____ Working data

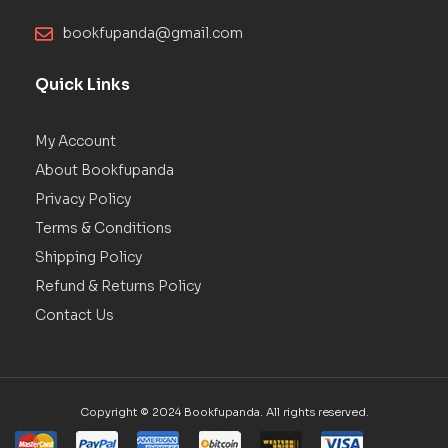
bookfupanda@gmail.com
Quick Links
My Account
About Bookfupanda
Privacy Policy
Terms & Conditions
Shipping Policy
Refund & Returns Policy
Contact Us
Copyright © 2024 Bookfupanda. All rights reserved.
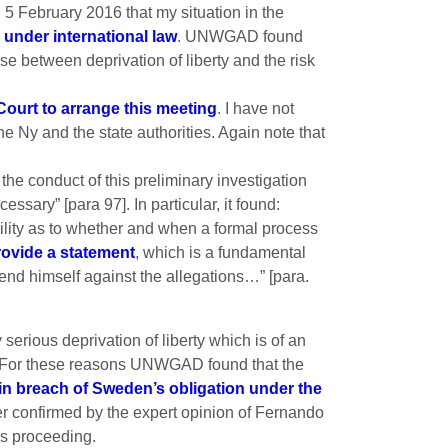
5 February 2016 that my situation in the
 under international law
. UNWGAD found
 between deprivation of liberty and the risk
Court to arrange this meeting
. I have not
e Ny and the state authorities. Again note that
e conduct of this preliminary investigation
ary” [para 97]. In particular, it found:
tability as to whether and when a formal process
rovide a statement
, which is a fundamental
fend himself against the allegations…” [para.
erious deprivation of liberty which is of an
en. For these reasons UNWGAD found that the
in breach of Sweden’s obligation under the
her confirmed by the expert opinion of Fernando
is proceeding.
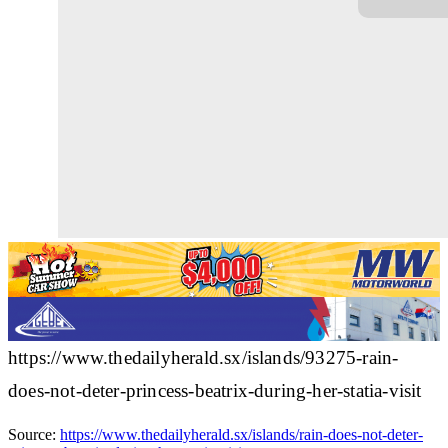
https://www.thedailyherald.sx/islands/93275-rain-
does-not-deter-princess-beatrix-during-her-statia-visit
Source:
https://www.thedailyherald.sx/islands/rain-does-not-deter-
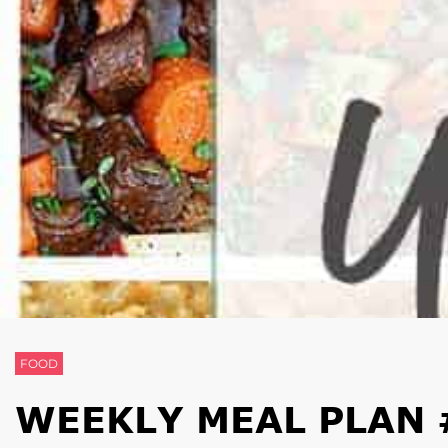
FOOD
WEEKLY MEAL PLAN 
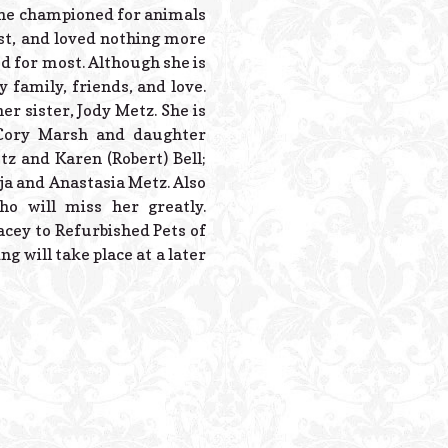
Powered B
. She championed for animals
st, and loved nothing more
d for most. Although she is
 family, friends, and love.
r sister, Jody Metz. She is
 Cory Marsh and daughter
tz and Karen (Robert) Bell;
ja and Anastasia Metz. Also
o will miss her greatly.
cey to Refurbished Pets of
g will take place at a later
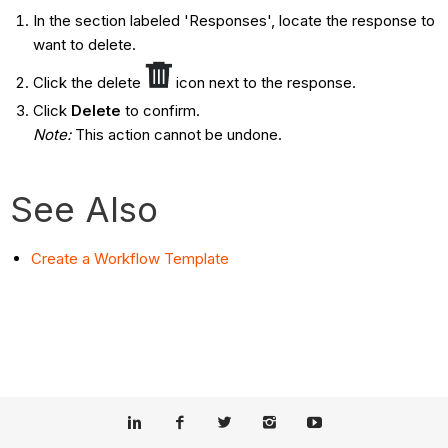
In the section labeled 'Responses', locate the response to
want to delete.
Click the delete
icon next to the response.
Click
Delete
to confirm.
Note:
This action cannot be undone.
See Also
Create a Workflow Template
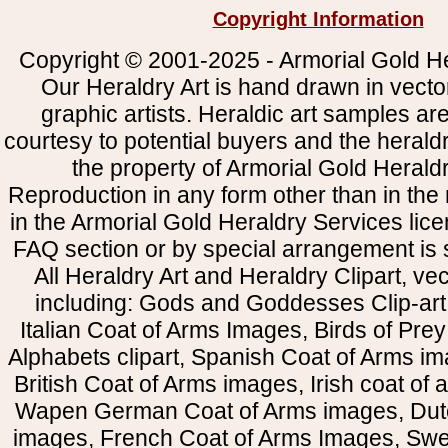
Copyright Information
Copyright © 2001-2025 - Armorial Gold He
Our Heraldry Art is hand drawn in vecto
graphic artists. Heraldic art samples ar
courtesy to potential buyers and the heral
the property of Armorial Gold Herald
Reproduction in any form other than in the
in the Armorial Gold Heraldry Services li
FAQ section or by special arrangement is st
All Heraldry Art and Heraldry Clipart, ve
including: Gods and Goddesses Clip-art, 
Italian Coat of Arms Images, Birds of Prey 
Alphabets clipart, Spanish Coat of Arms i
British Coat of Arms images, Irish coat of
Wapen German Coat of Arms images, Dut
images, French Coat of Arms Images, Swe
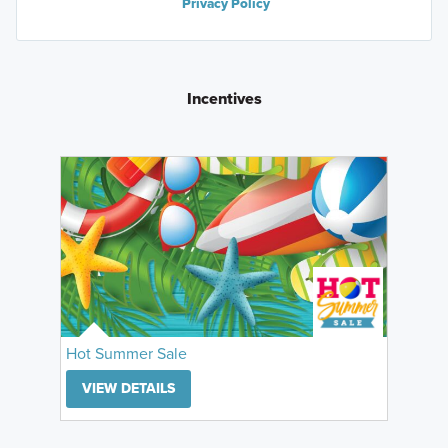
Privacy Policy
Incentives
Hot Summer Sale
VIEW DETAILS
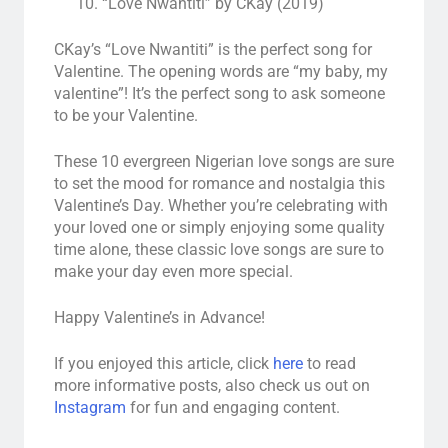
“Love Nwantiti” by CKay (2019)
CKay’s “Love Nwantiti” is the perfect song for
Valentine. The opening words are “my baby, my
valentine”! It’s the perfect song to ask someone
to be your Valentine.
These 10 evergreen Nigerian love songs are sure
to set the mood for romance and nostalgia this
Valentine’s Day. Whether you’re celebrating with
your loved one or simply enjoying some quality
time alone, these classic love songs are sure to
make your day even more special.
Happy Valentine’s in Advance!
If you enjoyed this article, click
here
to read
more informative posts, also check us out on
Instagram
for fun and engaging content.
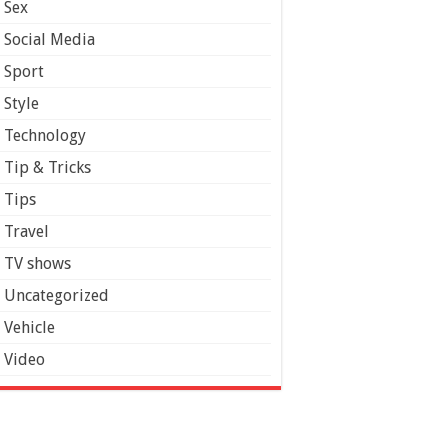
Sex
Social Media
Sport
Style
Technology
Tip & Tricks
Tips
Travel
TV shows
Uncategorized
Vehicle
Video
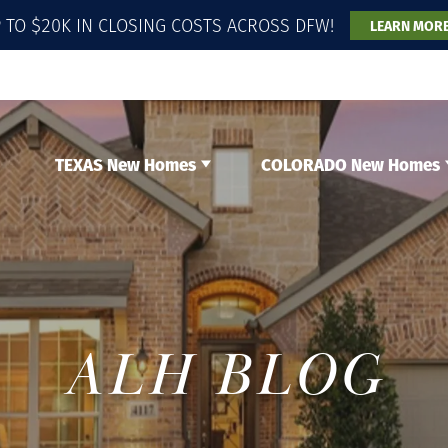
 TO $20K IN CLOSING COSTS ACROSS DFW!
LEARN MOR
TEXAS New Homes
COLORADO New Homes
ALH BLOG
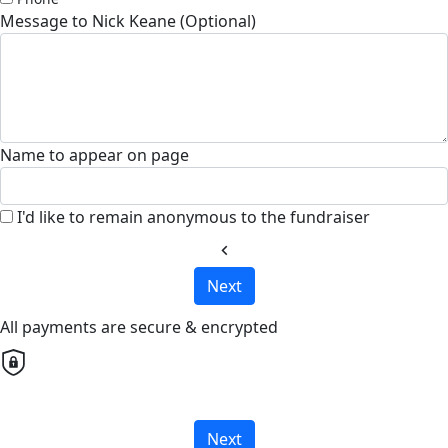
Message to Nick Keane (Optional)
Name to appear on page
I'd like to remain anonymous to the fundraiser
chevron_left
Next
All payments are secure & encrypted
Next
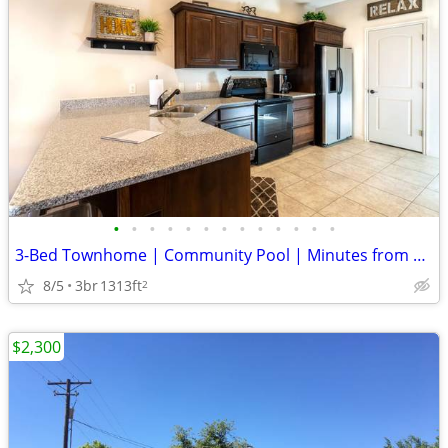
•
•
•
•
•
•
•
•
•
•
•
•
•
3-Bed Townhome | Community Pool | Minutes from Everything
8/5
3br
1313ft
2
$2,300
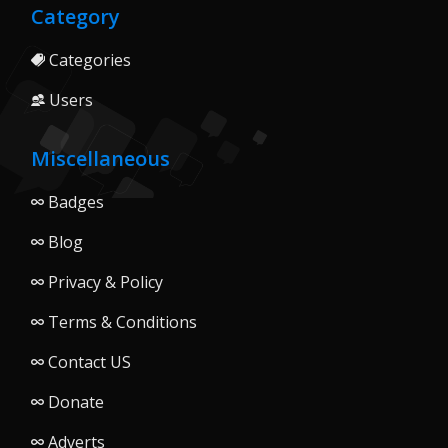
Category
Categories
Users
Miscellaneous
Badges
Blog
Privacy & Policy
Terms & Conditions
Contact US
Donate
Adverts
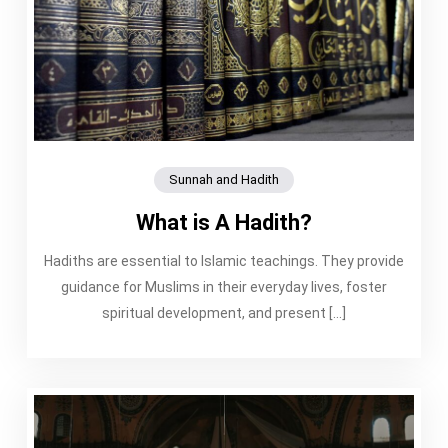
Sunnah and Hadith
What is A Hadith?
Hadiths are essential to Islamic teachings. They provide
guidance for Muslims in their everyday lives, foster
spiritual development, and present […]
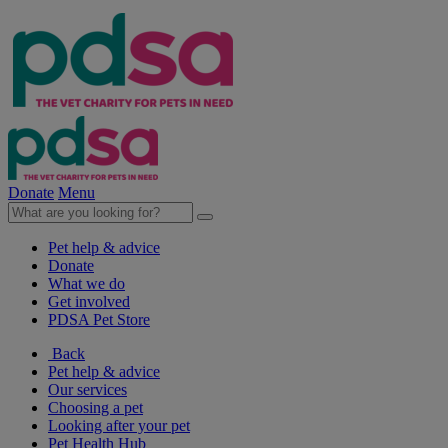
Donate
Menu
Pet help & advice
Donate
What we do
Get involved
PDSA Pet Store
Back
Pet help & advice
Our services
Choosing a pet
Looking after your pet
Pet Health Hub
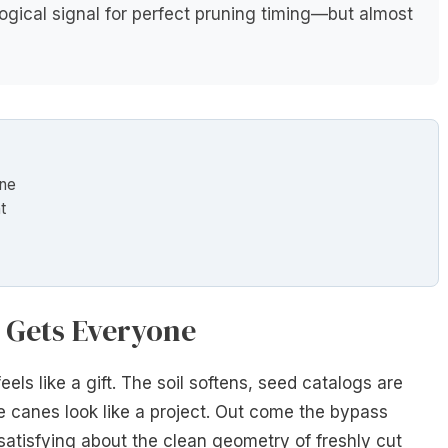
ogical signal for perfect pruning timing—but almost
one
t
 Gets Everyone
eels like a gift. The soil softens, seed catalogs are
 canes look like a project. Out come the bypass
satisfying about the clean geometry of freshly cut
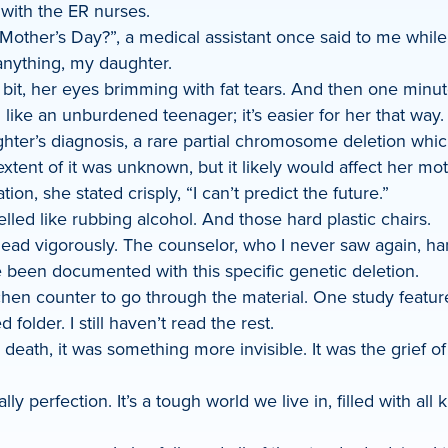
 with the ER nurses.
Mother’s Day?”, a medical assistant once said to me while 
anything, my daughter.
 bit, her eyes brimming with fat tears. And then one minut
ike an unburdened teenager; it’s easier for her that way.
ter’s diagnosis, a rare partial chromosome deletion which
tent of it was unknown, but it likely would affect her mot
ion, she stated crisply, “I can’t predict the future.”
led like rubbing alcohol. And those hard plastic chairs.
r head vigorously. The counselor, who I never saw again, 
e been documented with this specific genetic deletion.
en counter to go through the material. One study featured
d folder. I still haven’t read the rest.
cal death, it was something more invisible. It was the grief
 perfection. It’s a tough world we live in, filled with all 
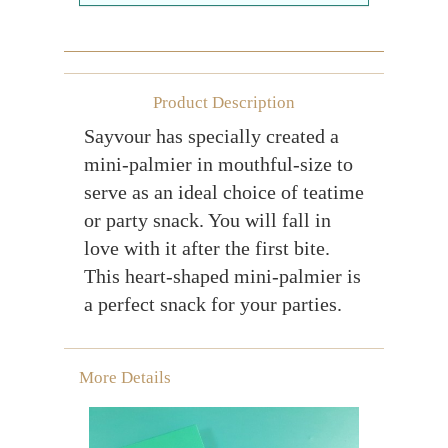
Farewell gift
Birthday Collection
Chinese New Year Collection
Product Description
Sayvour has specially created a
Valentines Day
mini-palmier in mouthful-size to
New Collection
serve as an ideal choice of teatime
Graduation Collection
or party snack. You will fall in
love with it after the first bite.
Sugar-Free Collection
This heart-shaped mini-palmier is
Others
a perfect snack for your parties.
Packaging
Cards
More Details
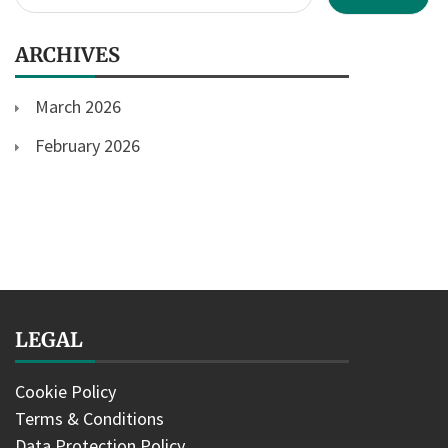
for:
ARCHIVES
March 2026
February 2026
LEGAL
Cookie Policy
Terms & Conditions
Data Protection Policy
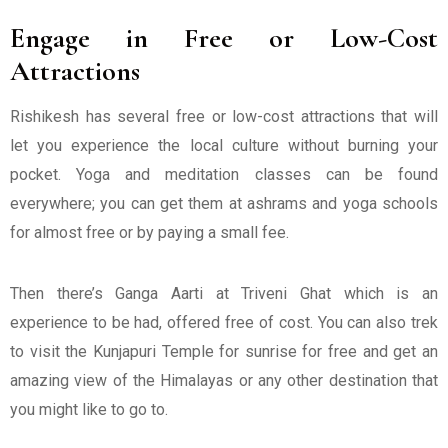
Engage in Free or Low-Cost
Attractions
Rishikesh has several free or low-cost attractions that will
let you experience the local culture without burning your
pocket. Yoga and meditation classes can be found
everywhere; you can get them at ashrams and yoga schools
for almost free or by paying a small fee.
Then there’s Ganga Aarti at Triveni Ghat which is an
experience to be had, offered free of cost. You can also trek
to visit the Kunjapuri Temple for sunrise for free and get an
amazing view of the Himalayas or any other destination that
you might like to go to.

________

Your task – Please show the lines in the entries above that hold the string "loved".

Task result –
st, and loved nothing more
your loved one or simply enjoying some quality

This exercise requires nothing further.